┌─ Material for the task

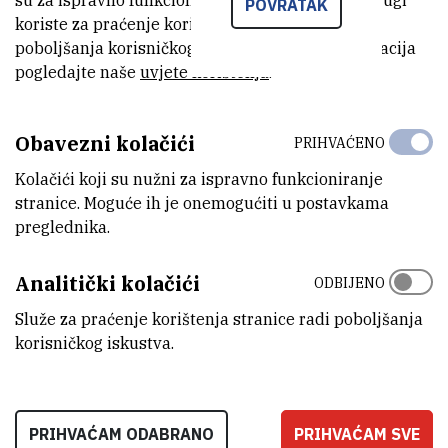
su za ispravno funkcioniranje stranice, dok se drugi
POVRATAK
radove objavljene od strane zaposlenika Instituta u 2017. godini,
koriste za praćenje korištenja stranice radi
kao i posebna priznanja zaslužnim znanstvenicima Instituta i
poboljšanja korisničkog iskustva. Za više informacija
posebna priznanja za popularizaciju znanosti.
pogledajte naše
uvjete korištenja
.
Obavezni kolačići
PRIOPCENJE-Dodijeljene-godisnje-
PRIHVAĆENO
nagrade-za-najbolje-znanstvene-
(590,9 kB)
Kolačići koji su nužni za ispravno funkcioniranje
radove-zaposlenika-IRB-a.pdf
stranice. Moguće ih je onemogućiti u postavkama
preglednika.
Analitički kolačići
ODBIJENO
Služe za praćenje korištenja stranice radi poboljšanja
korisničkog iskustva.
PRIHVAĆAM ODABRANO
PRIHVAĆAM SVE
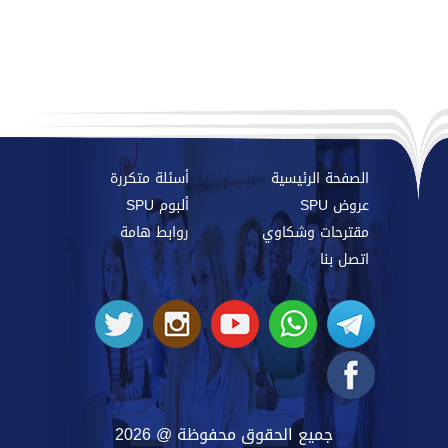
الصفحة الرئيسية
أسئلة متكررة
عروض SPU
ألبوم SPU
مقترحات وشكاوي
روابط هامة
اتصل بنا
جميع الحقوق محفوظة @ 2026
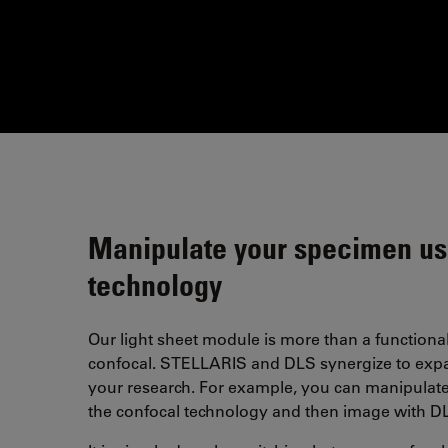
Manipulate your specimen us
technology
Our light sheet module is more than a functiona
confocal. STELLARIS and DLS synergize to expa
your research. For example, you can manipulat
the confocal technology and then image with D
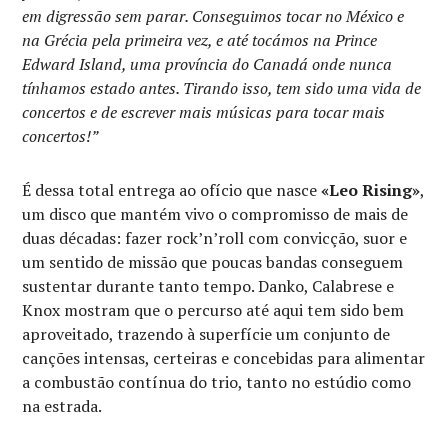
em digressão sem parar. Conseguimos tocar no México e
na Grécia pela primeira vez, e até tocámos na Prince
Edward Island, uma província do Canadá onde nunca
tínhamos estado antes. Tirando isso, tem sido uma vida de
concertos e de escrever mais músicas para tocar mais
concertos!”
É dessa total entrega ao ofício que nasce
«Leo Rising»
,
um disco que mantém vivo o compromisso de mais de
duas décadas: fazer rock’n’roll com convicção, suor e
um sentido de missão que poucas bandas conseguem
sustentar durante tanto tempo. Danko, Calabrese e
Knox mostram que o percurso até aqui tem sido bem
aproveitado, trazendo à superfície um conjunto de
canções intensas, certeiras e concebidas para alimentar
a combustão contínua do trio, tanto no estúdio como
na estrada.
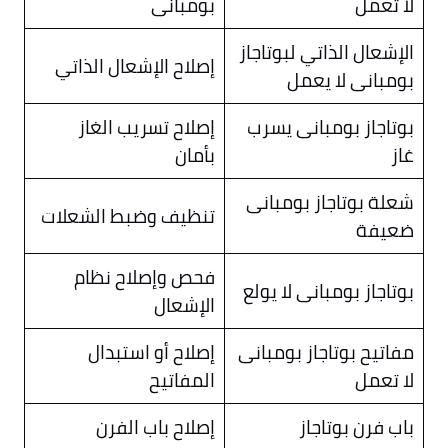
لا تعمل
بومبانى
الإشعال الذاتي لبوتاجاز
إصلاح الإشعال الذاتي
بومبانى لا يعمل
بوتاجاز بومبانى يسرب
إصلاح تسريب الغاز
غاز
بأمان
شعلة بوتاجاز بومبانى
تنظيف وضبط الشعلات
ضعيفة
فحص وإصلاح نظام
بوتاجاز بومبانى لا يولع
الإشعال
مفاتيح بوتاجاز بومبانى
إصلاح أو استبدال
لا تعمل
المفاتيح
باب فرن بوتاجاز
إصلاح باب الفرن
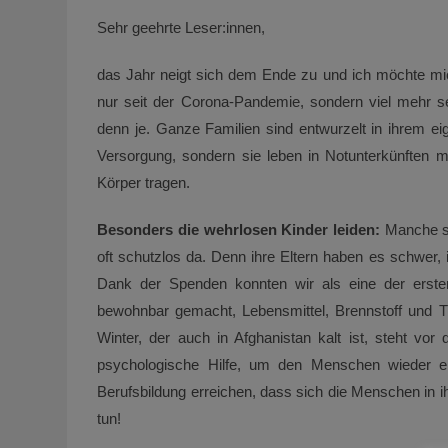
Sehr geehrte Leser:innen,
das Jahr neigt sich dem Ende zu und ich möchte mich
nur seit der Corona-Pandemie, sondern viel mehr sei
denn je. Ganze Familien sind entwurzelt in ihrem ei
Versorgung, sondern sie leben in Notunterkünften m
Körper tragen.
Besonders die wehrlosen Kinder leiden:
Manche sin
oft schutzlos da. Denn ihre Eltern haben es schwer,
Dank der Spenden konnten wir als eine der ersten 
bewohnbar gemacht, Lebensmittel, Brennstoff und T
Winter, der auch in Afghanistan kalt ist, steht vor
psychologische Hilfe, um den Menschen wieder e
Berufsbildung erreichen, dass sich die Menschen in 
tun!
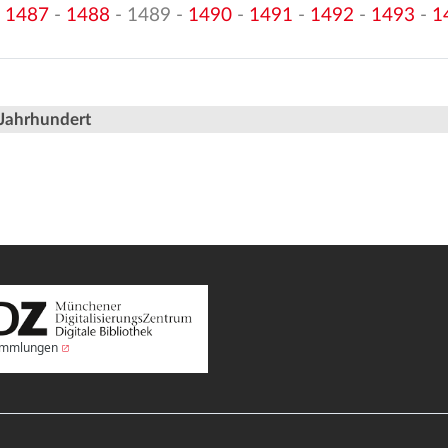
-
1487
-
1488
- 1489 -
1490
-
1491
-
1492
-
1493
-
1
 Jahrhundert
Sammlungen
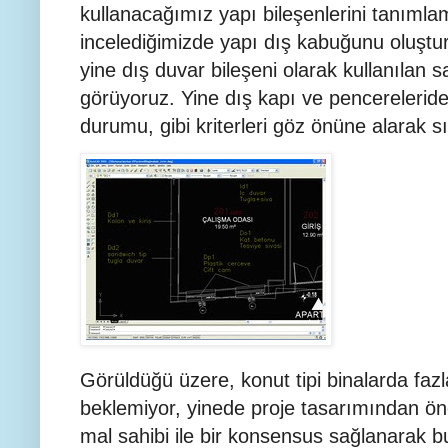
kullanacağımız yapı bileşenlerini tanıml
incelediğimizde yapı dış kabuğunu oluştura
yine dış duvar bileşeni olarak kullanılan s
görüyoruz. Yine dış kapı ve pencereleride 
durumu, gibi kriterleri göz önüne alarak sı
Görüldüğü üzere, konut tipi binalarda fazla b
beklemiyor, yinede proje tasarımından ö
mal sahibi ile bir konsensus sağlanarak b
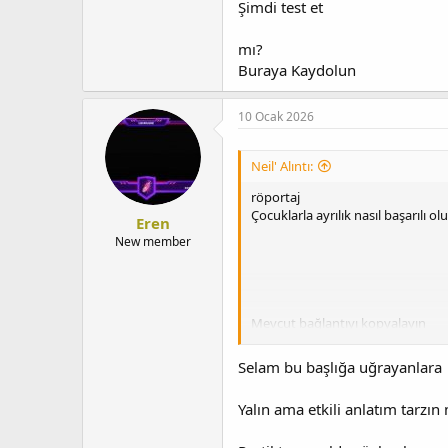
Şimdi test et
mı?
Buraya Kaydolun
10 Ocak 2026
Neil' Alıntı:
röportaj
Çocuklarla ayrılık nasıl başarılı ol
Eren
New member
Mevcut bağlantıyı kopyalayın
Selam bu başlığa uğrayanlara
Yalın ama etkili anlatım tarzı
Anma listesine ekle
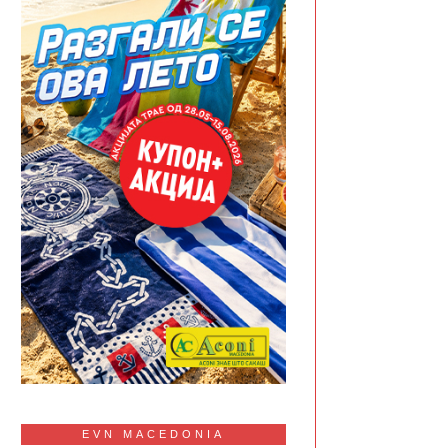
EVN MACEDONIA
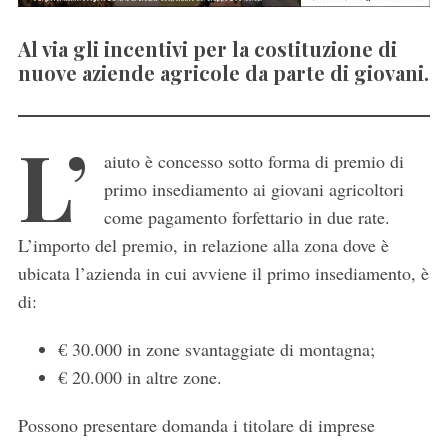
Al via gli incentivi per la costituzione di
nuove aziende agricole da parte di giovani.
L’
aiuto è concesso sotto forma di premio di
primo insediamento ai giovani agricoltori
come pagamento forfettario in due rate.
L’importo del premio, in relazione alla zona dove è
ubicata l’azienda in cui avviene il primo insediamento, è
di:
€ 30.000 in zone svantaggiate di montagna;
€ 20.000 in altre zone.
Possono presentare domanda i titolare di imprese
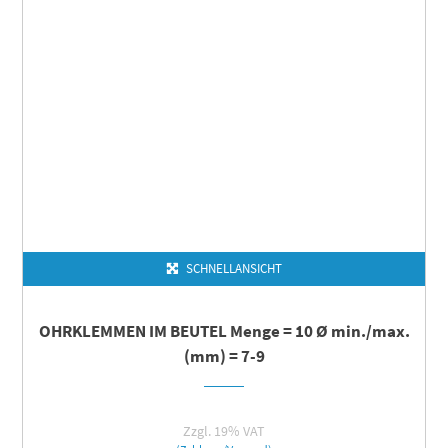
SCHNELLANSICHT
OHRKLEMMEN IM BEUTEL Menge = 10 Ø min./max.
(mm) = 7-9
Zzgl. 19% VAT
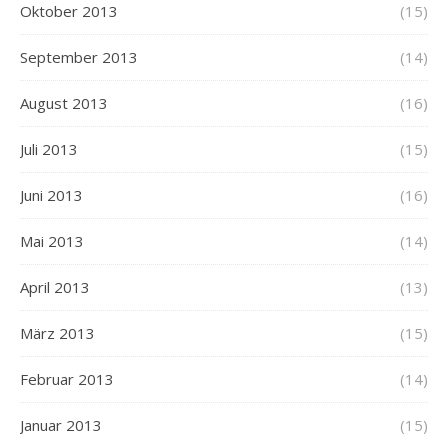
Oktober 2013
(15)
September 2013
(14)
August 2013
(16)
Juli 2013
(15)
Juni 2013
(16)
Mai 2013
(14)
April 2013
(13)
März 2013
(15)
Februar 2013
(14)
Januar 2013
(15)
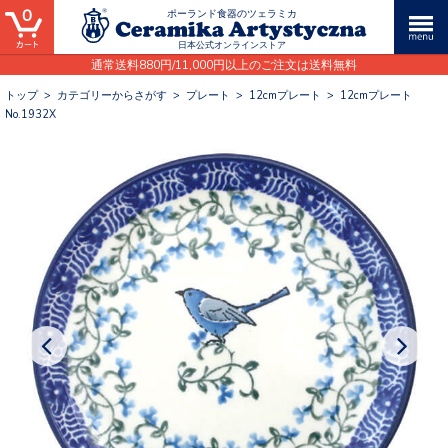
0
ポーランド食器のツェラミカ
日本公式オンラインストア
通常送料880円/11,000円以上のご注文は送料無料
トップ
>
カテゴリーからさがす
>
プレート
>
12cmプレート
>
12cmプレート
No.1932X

└─
┌─ Material for the task

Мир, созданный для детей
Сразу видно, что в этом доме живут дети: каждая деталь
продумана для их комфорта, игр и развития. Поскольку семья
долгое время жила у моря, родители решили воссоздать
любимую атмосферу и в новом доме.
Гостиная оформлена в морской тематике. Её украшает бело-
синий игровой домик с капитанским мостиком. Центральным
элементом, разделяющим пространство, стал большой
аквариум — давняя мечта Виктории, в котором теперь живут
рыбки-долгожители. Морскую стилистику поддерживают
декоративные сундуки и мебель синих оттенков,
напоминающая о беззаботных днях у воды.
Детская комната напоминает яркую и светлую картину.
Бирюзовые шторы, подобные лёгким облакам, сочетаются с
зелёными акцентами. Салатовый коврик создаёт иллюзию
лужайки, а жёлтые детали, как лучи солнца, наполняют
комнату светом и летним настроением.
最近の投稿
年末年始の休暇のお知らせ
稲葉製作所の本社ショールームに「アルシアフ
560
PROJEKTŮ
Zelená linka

└─
┌─ Material for the task

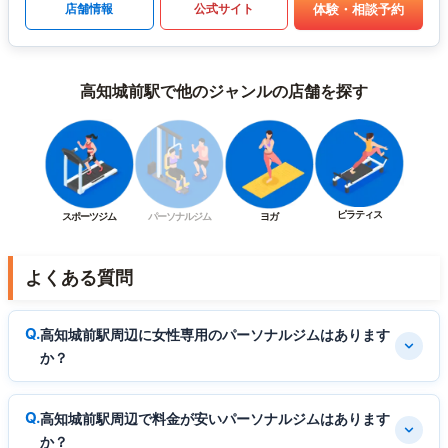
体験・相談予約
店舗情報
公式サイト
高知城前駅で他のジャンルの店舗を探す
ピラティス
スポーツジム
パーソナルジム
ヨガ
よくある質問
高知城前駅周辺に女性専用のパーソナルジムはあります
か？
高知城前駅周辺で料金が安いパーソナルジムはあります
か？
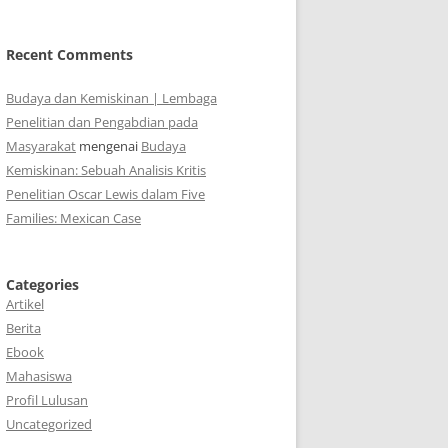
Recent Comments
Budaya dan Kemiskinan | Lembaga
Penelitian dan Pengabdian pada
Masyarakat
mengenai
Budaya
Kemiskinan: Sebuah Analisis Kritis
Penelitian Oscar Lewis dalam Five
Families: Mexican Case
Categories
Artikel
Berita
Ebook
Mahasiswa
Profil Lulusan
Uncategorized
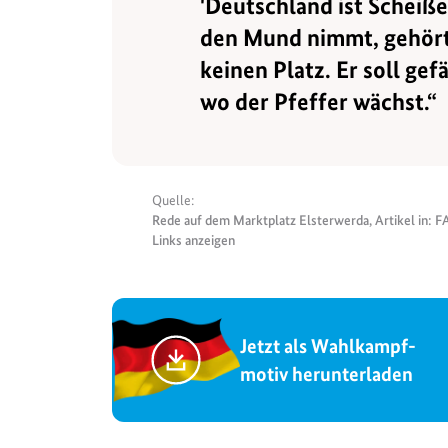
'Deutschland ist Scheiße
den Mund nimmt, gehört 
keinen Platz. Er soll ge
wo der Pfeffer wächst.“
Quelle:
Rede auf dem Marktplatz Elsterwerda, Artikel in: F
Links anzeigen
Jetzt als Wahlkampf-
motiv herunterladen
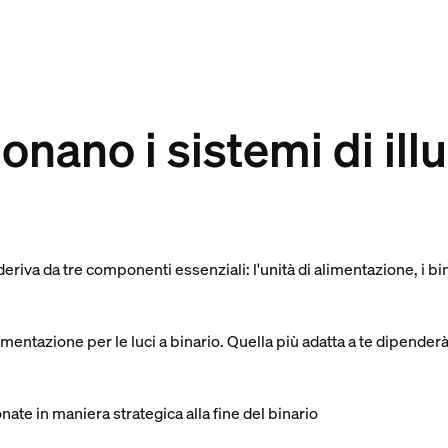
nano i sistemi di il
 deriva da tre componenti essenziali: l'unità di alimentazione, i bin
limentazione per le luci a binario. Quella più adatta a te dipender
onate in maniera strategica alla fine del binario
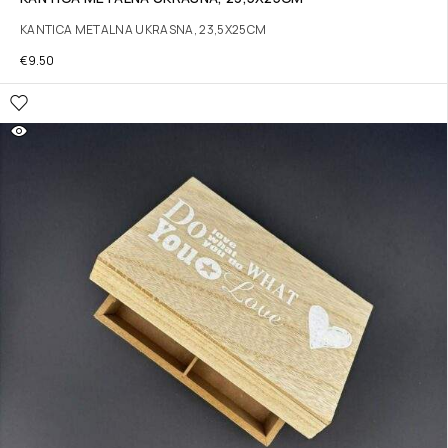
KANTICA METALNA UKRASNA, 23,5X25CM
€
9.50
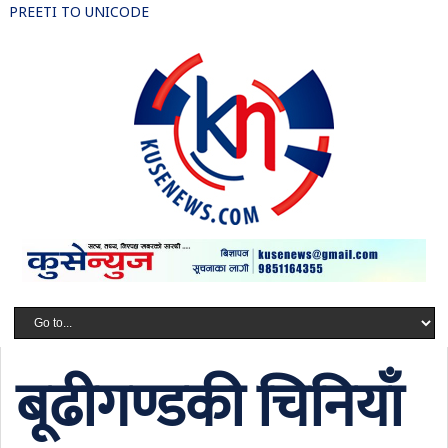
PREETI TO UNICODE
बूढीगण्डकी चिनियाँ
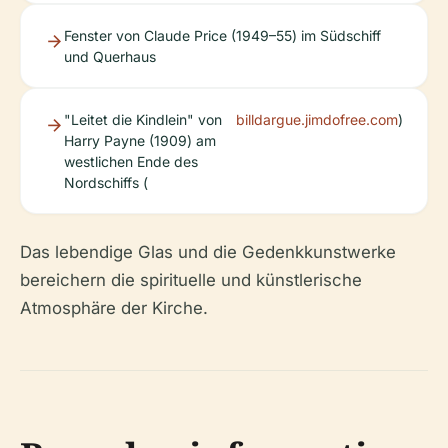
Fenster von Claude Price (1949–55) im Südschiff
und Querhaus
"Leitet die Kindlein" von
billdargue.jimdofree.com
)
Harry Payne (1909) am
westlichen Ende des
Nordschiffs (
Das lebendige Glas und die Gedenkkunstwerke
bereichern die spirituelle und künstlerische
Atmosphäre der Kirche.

└─

Work instructions:
Nothing but the lines from the one with "高知城前駅周辺に女性専用のパーソナルジムはあります" to the one with "Atmosphäre der Kirche." above, both included, should be transcribed, exactly and without pictures.

Exercise solution:
高知城前駅周辺に女性専用のパーソナルジムはあります
か？
高知城前駅周辺で料金が安いパーソナルジムはあります
か？
Recent Comments
Budaya dan Kemiskinan | Lembaga
Penelitian dan Pengabdian pada
Masyarakat
mengenai
Budaya
Kemiskinan: Sebuah Analisis Kritis
Penelitian Oscar Lewis dalam Five
Families: Mexican Case
Categories
Artikel
Berita
Ebook
Mahasiswa
Profil Lulusan
Uncategorized
'Deutschland ist Scheiße
den Mund nimmt, gehört 
keinen Platz. Er soll ge
wo der Pfeffer wächst.“
Quelle:
Rede auf dem Marktplatz Elsterwerda, Artikel in: F
Links anzeigen
Jetzt als Wahlkampf-
motiv herunterladen
nano i sistemi di il
 deriva da tre componenti essenziali: l'unità di alimentazione, i bin
limentazione per le luci a binario. Quella più adatta a te dipender
onate in maniera strategica alla fine del binario
KANTICA METALNA UKRASNA, 23,5X25CM
€
9.50
PREETI TO UNICODE
बूढीगण्डकी चिनियाँ
Fenster von Claude Price (1949–55) im Südschiff
und Querhaus
"Leitet die Kindlein" von
billdargue.jimdofree.com
)
Harry Payne (1909) am
westlichen Ende des
Nordschiffs (
Das lebendige Glas und die Gedenkkunstwerke
bereichern die spirituelle und künstlerische
Atmosphäre der Kirche.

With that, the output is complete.